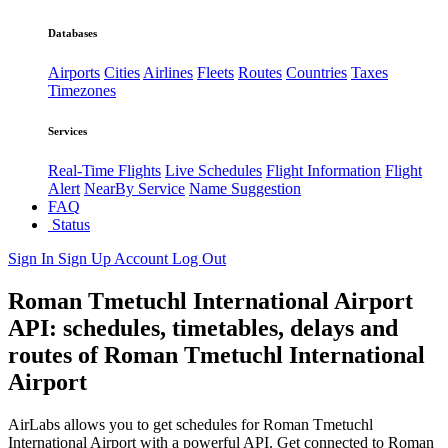
Databases
Airports
Cities
Airlines
Fleets
Routes
Countries
Taxes
Timezones
Services
Real-Time Flights
Live Schedules
Flight Information
Flight
Alert
NearBy Service
Name Suggestion
FAQ
Status
Sign In
Sign Up
Account
Log Out
Roman Tmetuchl International Airport
API: schedules, timetables, delays and
routes of Roman Tmetuchl International
Airport
AirLabs allows you to get schedules for Roman Tmetuchl
International Airport with a powerful API. Get connected to Roman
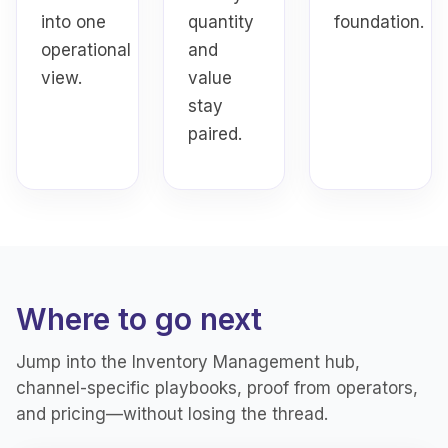
into one
quantity
foundation.
operational
and
view.
value
stay
paired.
Where to go next
Jump into the Inventory Management hub,
channel-specific playbooks, proof from operators,
and pricing—without losing the thread.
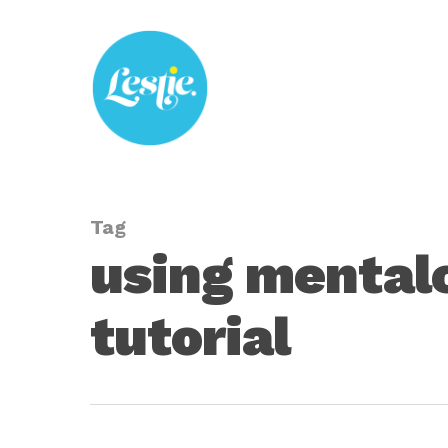
Skip
to
main
content
Tag
using mental
tutorial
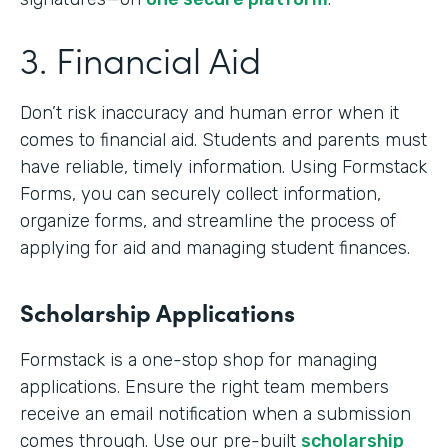
3. Financial Aid
Don’t risk inaccuracy and human error when it
comes to financial aid. Students and parents must
have reliable, timely information. Using Formstack
Forms, you can securely collect information,
organize forms, and streamline the process of
applying for aid and managing student finances.
Scholarship Applications
Formstack is a one-stop shop for managing
applications. Ensure the right team members
receive an email notification when a submission
comes through. Use our pre-built
scholarship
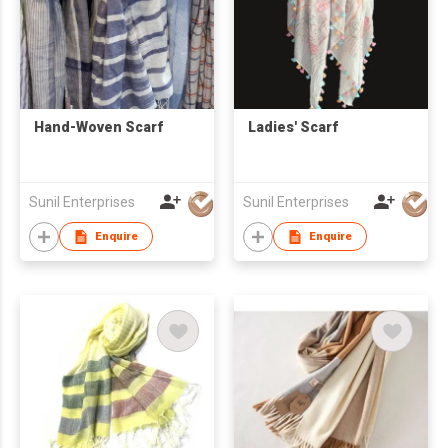
Hand-Woven Scarf
Ladies' Scarf
Sunil Enterprises
Sunil Enterprises
Enquire
Enquire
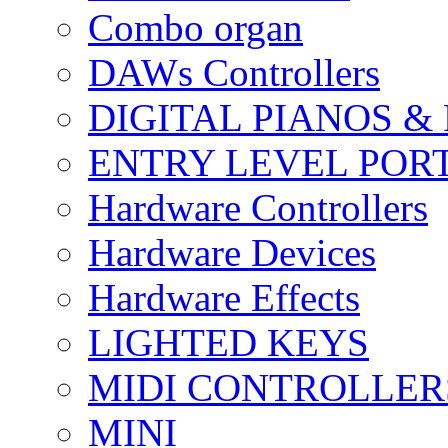
Combo organ
DAWs Controllers
DIGITAL PIANOS &
ENTRY LEVEL POR
Hardware Controllers
Hardware Devices
Hardware Effects
LIGHTED KEYS
MIDI CONTROLLER
MINI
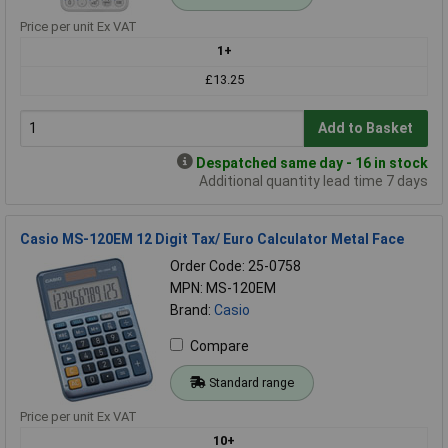
Price per unit Ex VAT
1+
£13.25
Add to Basket
Despatched same day - 16 in stock
Additional quantity lead time 7 days
Casio MS-120EM 12 Digit Tax/ Euro Calculator Metal Face
Order Code: 25-0758
MPN: MS-120EM
Brand:
Casio
Compare
Standard range
Price per unit Ex VAT
10+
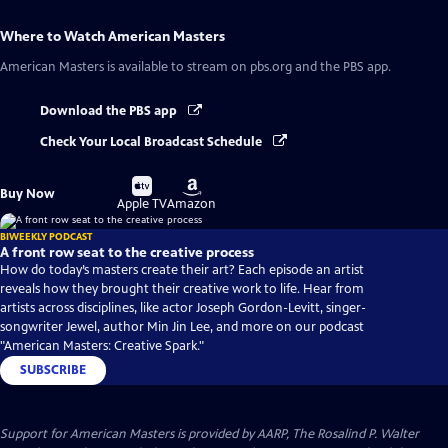
Where to Watch
American Masters
American Masters
is available to stream on pbs.org and the PBS app.
Download the PBS app
Check Your Local Broadcast Schedule
Buy
Buy
Buy Now
on
on
Apple TV
Amazon
BIWEEKLY PODCAST
A front row seat to the creative process
How do today’s masters create their art? Each episode an artist
reveals how they brought their creative work to life. Hear from
artists across disciplines, like actor Joseph Gordon-Levitt, singer-
songwriter Jewel, author Min Jin Lee, and more on our podcast
"American Masters: Creative Spark."
SUBSCRIBE
Support for American Masters is provided by AARP, The Rosalind P. Walter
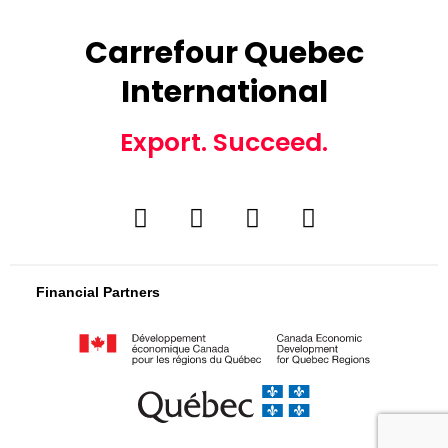
Carrefour Quebec
International
Export. Succeed.
Financial Partners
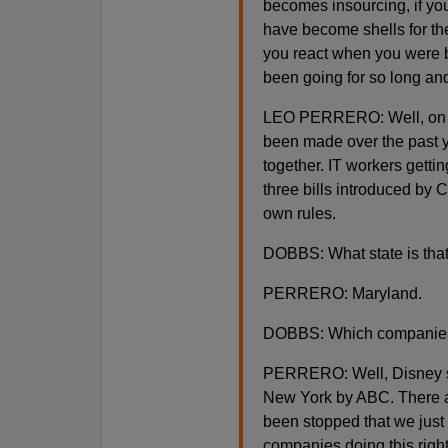
becomes insourcing, if you
have become shells for th
you react when you were 
been going for so long and
LEO PERRERO: Well, on one
been made over the past y
together. IT workers getti
three bills introduced by 
own rules.
DOBBS: What state is tha
PERRERO: Maryland.
DOBBS: Which companies
PERRERO: Well, Disney st
New York by ABC. There ar
been stopped that we just
companies doing this righ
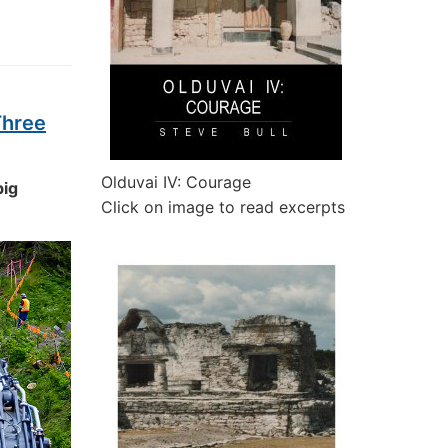
Three
Olduvai IV: Courage
big
Click on image to read excerpts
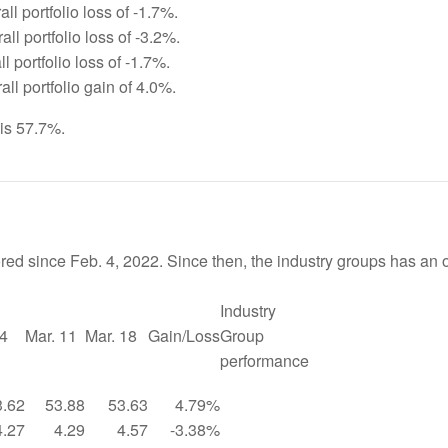
ll portfolio loss of -1.7%.
ll portfolio loss of -3.2%.
l portfolio loss of -1.7%.
ll portfolio gain of 4.0%.
 is 57.7%.
red since Feb. 4, 2022. Since then, the industry groups has an 
Industry
 4
Mar. 11
Mar. 18
Gain/Loss
Group
performance
3.62
53.88
53.63
4.79%
4.27
4.29
4.57
-3.38%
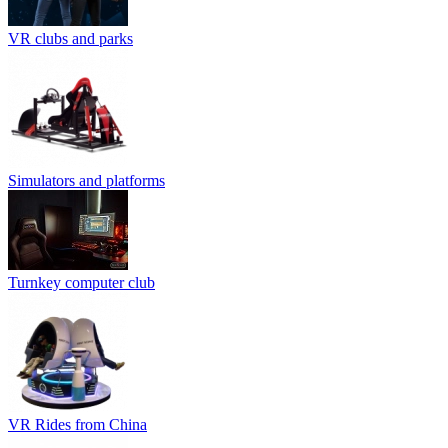
VR clubs and parks
Simulators and platforms
Turnkey computer club
VR Rides from China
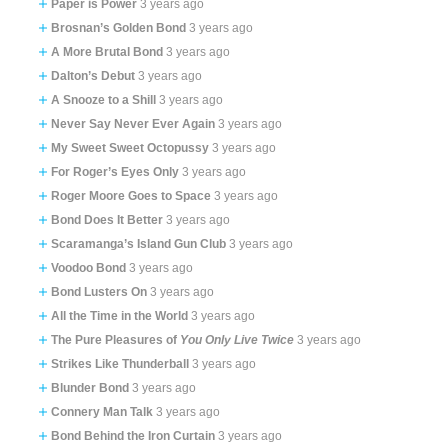
Paper is Power
3 years ago
Brosnan’s Golden Bond
3 years ago
A More Brutal Bond
3 years ago
Dalton’s Debut
3 years ago
A Snooze to a Shill
3 years ago
Never Say Never Ever Again
3 years ago
My Sweet Sweet Octopussy
3 years ago
For Roger’s Eyes Only
3 years ago
Roger Moore Goes to Space
3 years ago
Bond Does It Better
3 years ago
Scaramanga’s Island Gun Club
3 years ago
Voodoo Bond
3 years ago
Bond Lusters On
3 years ago
All the Time in the World
3 years ago
The Pure Pleasures of
You Only Live Twice
3 years ago
Strikes Like Thunderball
3 years ago
Blunder Bond
3 years ago
Connery Man Talk
3 years ago
Bond Behind the Iron Curtain
3 years ago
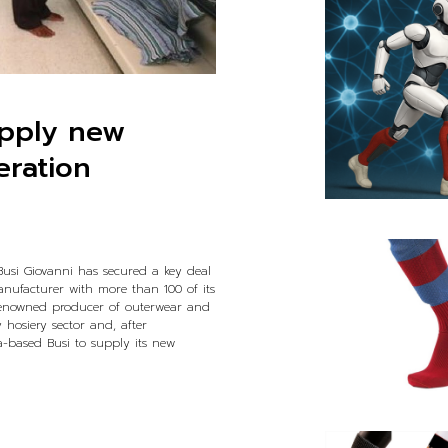
upply new
eration
 Busi Giovanni has secured a key deal
nufacturer with more than 100 of its
renowned producer of outerwear and
 hosiery sector and, after
ia-based Busi to supply its new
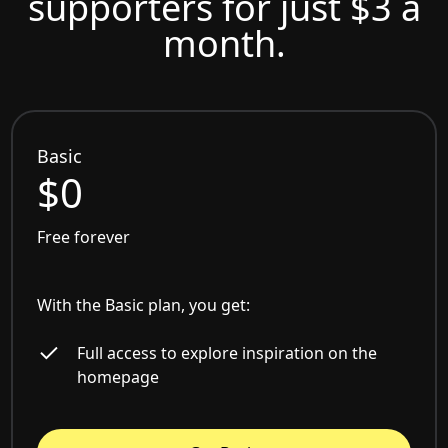
supporters for just $3 a
month.
Basic
$0
Free forever
With the Basic plan, you get:
Full access to explore inspiration on the
homepage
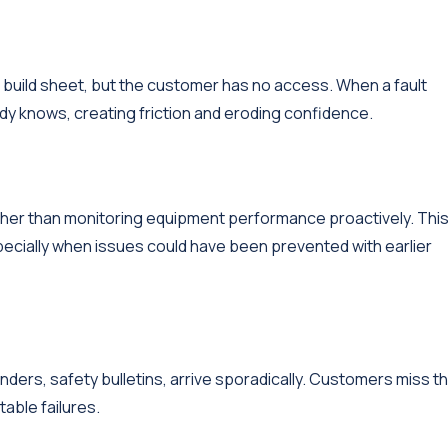
 build sheet, but the customer has no access. When a fault
dy knows, creating friction and eroding confidence.
ther than monitoring equipment performance proactively. Thi
cially when issues could have been prevented with earlier
ers, safety bulletins, arrive sporadically. Customers miss t
able failures.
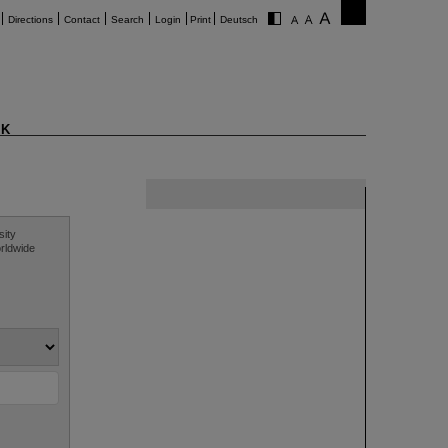
Directions
Contact
Search
Login
Print
Deutsch
K
sity
orldwide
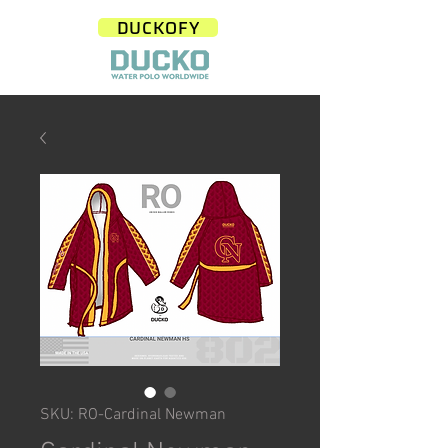
DUCKOFY
SKU: RO-Cardinal Newman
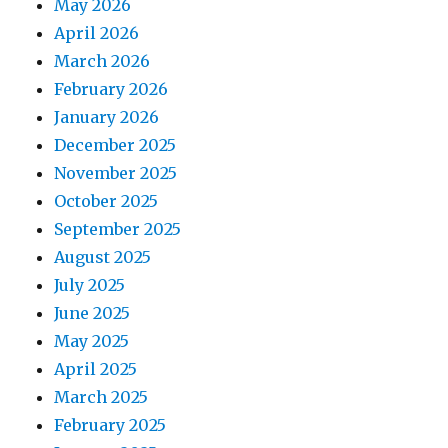
May 2026
April 2026
March 2026
February 2026
January 2026
December 2025
November 2025
October 2025
September 2025
August 2025
July 2025
June 2025
May 2025
April 2025
March 2025
February 2025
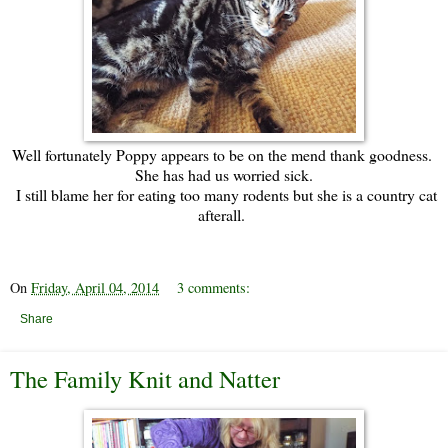
Well fortunately Poppy appears to be on the mend thank goodness.
She has had us worried sick.
I still blame her for eating too many rodents but she is a country cat
afterall.
On
Friday, April 04, 2014
3 comments:
Share
The Family Knit and Natter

• [Task details] Using the entries above, output exactly the lines between the line holding "BIWEEKLY PODCAST" and the line holding "Support for American", end lines included, and nothing more.

• [Completed exercise]
BIWEEKLY PODCAST
A front row seat to the creative process
How do today’s masters create their art? Each episode an artist
reveals how they brought their creative work to life. Hear from
artists across disciplines, like actor Joseph Gordon-Levitt, singer-
songwriter Jewel, author Min Jin Lee, and more on our podcast
"American Masters: Creative Spark."
SUBSCRIBE
Support for American Masters is provided by AARP, The Rosalind P. Walter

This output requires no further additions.